茶道をはじめてみる
「成田くんも金沢で事業しとるなら、お茶ぐらいやっとかんと…。」
とあるビジネス交流会で知り合った先輩方と吞んでいる際、そんな風に言われたのがきかっけでした。
父親が京都の友禅染の職人だったことや、京都らしく小学校と高校はお寺の中にある学校に通っていたりと、着物や日本文化がなんとなく身近なことも影響している気がしますが、素直に「お茶」に興味が持てました。
その後、
「厳しい先生か、ビジネス向きな先生か、美人の先生か選べ。」
と言われて、「美人の先生」を選んだのは言うまでもありません笑
そうして茶道を始めるに至ったのですが、もう4年ほど経ちます。
結構経ったなと思うものの、非常に奥が深く、まだまだ学ぶべき部分が多いのです。
いろいろと感じ入る所も多く、特に「自然」に対して非常に真剣に向き合った「道」だったことが分かってきました。
茶道に感じる「自然」との向き合い方
戦国時代、いつ戦で死んでもおかしくない毎日をすごしていた武将たちが、
小さいけれどこだわった建築様式で建てた「茶室」で、
掛け軸にその季節の思いを載せて、
その時に咲く野の花を生けて、
客をもてなし共にお茶を点てて飲む。
いったいどう言う世界観なんだろうと、とても不思議に思いました。
日本には四季があるだけでも、季節感のある素敵な国なんだというイメージでしたが、お茶の世界ではさらに24もの季節に分けて、その都度、お湯の沸かし方を変えたり、部屋のしつらえを変えたり、そのたびに作法が変わったり、その季節にちなんだ名前がついた道具を使ったりと、非常に細やかに季節を感じさせる工夫がされています。
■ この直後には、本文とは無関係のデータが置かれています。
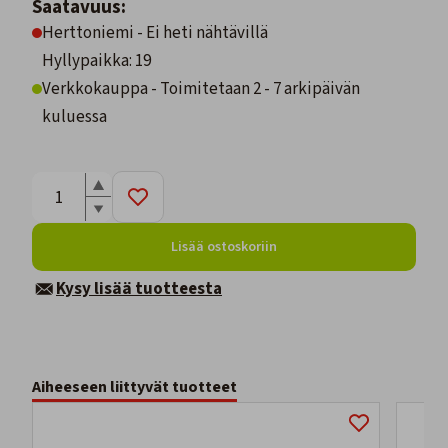
Saatavuus:
Herttoniemi - Ei heti nähtävillä
Hyllypaikka: 19
Verkkokauppa - Toimitetaan 2 - 7 arkipäivän
kuluessa
Lisää ostoskoriin
Kysy lisää tuotteesta
Aiheeseen liittyvät tuotteet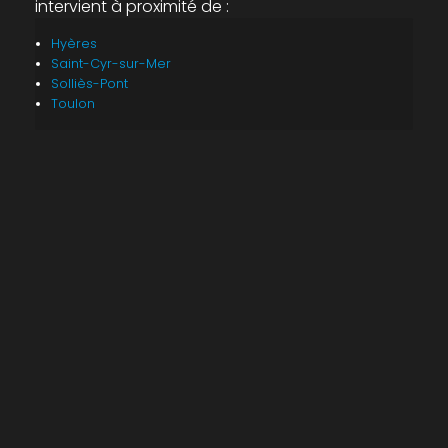
intervient à proximité de :
Hyères
Saint-Cyr-sur-Mer
Solliès-Pont
Toulon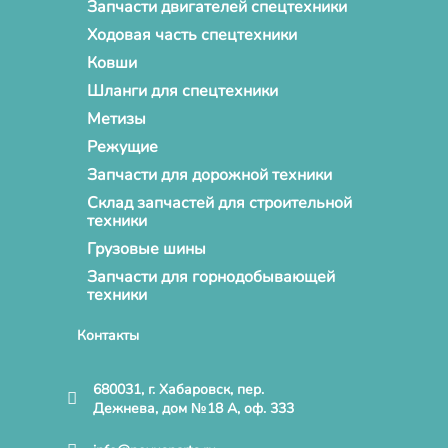
Запчасти двигателей спецтехники
Ходовая часть спецтехники
Ковши
Шланги для спецтехники
Метизы
Режущие
Запчасти для дорожной техники
Склад запчастей для строительной
техники
Грузовые шины
Запчасти для горнодобывающей
техники
Контакты
680031, г. Хабаровск, пер.
Дежнева, дом №18 А, оф. 333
なんでそんな面倒くさいことを!と思わなくもないですが、それくらい「今」の「自然」を感じるために全力で工夫したのだと思うと、すごいことだと感じます。
「毎年見られると思っているかもしれないが、死ぬまでの年を数えれば、この桜もあと何回見られるか分からない。だから今、この瞬間の桜を楽しむ。」
そういう感じのセリフが茶道漫画「へうげもの」に出てくるのですが(ごめんなさいうろ覚え)、そういう心意気が、茶道は随所に感じられます。
実際、お茶をはじめてからとういうもの、以前よりも、野草の花の時期に敏感になったり、鳥の鳴き声や旬の食べ物、その時期毎の儀式やお祭りなどにも関心が持てるようになり、感謝とか感動とか、そんな感覚まで芽生えはじめました。
子どもたちの自然あそびと茶道
子どもたちの自然の中での「おままごと」を見ていると、茶道に通じるものを感じることがあります。
見つけたタンポポを摘んできて、ひろった竹の端材に活けてみたり。
粘土でお椀を作って、葉っぱのお皿に、どんぐりや木の実をのせて、彩りも考えて飾っていたり。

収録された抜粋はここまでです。